How to get Google's / YouTube's Autocomplete list with Selenium?

kowisoft · December 19, 2022, 2:49pm

Hi there,

I am currently trying to scrape a little bit of Google’s / Youtube’s web wisdom, especially their autosuggest keywords.

It’s basically this (taken from YouTube)

I am “used to” inspecting the source code to find a good xhtml tag to “attack” but the problem is that this approach does not work (at least I don’t know how) right now as this autosuggest list disappears the moment I click e. g. on inspect.

Can someone nudge me in the right direction?

Thanks!

qqilihq · December 19, 2022, 3:06pm

Hi Phil,

I’m sure there’s a better solution, but I usually do as follows:

Open the inspector and enable the “Console” tab
Interact with the page to show the desired menu, etc.
In the “Console” enter debugger

This will “freeze” the displayed page and you can navigate and inspect as desired.

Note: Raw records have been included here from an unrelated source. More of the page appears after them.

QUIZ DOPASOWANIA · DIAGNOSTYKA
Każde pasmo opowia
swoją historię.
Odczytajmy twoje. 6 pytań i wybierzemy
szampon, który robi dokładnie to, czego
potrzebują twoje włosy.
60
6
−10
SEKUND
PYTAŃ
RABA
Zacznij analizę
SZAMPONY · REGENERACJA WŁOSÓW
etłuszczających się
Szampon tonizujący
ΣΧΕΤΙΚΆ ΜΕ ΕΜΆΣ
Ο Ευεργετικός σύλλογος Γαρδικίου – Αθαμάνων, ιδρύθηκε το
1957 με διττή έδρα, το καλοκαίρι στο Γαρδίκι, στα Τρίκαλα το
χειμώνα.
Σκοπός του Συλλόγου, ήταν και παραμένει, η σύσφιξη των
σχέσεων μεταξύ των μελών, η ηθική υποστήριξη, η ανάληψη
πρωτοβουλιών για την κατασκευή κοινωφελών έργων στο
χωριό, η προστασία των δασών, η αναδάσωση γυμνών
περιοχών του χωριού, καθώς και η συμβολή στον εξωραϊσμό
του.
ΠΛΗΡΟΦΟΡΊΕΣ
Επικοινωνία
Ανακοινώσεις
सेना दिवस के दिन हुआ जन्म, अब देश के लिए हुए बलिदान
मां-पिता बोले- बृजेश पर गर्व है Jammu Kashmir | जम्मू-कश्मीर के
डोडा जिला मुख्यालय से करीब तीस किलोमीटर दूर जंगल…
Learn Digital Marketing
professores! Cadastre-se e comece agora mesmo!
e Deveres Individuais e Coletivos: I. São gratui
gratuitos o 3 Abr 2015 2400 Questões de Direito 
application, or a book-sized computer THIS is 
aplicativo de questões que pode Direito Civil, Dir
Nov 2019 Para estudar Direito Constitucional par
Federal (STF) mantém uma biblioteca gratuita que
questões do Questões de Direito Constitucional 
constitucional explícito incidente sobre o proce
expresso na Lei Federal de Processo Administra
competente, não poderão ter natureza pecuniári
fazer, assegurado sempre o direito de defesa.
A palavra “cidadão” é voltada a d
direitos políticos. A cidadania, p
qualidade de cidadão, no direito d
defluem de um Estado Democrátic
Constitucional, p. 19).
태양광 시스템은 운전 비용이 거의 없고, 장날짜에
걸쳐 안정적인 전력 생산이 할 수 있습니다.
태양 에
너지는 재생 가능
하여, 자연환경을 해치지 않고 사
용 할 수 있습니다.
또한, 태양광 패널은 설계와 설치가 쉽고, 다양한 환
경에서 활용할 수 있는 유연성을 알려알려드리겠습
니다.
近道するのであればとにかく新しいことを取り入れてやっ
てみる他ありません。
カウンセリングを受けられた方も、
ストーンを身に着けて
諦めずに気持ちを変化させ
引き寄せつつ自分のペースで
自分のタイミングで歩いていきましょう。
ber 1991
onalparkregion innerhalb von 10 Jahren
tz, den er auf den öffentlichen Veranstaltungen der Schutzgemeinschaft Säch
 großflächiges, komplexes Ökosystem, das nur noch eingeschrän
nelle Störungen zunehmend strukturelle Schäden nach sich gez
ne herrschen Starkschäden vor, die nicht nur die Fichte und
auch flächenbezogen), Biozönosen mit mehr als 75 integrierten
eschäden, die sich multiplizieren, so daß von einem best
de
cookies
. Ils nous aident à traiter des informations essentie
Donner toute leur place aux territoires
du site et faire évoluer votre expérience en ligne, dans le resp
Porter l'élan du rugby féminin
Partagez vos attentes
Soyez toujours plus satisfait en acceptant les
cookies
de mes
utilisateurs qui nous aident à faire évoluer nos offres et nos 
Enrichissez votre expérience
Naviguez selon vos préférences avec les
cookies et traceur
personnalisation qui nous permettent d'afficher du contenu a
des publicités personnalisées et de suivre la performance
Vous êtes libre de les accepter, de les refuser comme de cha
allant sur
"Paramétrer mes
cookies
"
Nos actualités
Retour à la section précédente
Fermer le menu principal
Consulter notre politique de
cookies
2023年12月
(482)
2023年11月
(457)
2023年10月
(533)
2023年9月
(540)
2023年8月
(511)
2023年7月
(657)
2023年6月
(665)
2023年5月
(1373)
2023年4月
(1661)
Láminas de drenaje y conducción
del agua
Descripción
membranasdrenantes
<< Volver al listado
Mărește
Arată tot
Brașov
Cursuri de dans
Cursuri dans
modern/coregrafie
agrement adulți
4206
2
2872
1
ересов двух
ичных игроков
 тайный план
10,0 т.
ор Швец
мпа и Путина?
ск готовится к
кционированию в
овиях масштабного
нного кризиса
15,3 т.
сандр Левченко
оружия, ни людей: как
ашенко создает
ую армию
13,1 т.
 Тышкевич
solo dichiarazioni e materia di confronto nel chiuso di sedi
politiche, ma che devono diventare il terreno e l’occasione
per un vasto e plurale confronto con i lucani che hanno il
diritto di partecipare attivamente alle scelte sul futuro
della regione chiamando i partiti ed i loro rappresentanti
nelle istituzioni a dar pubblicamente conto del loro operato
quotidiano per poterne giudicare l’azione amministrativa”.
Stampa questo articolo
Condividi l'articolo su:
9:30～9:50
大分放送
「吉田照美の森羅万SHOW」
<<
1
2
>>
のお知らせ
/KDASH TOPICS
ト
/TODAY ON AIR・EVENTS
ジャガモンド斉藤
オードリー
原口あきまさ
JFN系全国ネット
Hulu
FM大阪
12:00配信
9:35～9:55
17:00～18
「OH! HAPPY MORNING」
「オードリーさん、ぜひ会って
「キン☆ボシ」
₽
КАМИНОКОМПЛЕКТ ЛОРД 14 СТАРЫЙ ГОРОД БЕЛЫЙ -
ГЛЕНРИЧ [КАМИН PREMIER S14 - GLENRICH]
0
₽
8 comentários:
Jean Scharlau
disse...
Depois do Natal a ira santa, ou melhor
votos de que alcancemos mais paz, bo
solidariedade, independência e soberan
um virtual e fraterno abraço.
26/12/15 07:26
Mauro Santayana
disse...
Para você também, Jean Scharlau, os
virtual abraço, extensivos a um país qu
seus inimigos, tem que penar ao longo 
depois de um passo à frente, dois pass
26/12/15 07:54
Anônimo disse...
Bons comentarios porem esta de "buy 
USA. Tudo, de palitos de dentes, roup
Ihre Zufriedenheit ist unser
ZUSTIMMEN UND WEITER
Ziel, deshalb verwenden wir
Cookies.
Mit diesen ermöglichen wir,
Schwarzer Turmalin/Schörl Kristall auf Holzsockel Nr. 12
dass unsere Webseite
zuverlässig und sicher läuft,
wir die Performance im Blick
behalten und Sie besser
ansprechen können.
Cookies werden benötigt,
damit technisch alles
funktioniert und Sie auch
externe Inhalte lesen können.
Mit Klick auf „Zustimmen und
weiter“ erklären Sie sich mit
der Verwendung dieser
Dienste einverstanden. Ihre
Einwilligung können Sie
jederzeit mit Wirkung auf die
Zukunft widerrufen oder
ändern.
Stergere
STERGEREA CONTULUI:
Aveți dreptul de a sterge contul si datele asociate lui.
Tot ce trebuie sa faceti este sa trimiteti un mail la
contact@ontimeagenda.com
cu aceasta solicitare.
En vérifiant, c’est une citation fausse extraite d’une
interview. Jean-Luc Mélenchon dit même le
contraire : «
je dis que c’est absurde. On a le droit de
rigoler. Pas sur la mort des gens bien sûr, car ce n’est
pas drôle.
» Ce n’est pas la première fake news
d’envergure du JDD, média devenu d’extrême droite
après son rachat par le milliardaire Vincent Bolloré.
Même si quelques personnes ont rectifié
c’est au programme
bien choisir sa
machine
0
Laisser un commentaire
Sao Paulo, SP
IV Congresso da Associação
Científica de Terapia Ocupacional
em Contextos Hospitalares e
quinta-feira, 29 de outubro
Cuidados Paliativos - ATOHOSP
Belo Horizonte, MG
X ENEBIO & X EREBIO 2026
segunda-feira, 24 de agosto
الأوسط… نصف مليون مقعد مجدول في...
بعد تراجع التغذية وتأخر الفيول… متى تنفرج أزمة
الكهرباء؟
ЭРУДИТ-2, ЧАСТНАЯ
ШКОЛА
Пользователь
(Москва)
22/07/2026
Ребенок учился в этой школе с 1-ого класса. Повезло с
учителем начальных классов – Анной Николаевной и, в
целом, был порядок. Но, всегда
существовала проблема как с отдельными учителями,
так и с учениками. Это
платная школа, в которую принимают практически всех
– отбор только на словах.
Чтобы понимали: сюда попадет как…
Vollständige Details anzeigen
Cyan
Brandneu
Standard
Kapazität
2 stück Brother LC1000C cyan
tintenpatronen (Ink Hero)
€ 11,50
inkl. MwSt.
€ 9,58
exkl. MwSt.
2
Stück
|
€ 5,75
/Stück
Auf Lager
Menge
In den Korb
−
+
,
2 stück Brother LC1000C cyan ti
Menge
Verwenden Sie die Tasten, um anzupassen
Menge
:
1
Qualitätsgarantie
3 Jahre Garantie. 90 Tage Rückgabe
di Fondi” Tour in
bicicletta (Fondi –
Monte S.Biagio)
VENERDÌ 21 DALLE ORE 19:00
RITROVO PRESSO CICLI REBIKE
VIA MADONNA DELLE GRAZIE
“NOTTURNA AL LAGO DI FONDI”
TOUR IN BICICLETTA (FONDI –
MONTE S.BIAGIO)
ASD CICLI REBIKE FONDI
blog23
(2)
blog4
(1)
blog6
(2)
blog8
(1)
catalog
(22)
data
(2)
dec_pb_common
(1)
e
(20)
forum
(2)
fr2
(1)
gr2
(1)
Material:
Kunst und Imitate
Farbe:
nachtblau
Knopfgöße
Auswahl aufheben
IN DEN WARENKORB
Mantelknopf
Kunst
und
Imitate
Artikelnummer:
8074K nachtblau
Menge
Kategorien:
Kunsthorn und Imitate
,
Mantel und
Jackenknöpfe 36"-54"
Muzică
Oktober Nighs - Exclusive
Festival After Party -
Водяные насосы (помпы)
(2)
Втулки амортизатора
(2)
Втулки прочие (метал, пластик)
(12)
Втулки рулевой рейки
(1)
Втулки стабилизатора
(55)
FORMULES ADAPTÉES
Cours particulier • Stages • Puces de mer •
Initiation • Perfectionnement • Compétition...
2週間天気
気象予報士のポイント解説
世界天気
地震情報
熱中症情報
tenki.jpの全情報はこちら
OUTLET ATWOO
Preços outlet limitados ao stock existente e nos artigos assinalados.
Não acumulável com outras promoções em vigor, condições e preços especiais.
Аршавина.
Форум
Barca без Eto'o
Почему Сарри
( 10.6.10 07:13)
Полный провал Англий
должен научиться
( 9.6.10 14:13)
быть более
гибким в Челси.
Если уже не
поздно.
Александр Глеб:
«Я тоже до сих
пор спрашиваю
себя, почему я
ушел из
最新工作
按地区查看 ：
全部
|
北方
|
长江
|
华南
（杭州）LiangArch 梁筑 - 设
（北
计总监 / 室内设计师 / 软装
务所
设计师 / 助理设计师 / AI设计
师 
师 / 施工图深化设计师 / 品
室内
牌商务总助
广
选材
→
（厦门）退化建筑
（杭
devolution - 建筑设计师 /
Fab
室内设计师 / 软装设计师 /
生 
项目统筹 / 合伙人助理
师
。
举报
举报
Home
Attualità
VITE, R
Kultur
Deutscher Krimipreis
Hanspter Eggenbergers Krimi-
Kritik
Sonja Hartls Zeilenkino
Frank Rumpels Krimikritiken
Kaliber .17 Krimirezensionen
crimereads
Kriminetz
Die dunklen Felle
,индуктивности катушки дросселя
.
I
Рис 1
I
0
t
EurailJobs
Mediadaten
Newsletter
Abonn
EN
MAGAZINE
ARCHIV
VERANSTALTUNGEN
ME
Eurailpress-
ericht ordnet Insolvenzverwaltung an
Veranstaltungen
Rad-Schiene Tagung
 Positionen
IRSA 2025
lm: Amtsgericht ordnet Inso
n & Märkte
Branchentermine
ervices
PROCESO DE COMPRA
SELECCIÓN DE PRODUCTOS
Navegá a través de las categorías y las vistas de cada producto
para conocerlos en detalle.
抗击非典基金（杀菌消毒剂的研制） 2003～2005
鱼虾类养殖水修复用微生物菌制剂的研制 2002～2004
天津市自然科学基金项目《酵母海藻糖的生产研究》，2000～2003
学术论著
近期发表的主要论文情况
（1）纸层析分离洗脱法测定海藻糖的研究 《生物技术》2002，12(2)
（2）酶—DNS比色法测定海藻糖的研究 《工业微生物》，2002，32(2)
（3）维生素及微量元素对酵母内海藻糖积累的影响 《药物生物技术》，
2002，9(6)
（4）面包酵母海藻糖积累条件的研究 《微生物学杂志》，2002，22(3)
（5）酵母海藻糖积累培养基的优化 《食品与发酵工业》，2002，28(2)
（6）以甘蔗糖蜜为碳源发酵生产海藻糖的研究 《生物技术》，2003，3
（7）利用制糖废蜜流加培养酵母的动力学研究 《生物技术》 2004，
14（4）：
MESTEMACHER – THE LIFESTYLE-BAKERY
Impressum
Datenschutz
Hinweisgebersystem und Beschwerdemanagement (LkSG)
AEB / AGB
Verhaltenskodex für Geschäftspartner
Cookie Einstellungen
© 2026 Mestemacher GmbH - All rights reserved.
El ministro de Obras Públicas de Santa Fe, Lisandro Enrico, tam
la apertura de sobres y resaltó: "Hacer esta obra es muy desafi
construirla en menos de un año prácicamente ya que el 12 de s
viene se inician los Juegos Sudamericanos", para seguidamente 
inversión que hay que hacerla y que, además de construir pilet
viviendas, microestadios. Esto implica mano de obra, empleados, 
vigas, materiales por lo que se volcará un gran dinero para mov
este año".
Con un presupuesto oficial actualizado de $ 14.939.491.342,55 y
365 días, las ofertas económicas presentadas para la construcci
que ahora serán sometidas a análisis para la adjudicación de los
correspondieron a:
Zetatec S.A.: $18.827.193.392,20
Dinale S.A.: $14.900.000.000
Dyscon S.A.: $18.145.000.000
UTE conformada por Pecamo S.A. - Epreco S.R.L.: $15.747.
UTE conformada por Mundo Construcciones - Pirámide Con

Alternatively you can also paste the following code:

setTimeout(() => { debugger }, 1000);

Which will freeze after 1,000 ms. (adjust as desired).

Note to resume execution after you have inspected the page, otherwise the Selenium Nodes might behave weird

–Philipp

kowisoft · December 19, 2022, 3:09pm

hmmm. That didn’t work for me. Whenever I click anything in the DevTools, the autosuggest list immediately disappears.

Somehow I can get css class but I simply cannot extract the “popup” (so to say) which also makes sense because it is not shown / not there in the Selenium driven browser. It only appears once the user has made an interaction with the website, so source code extraction also does not work.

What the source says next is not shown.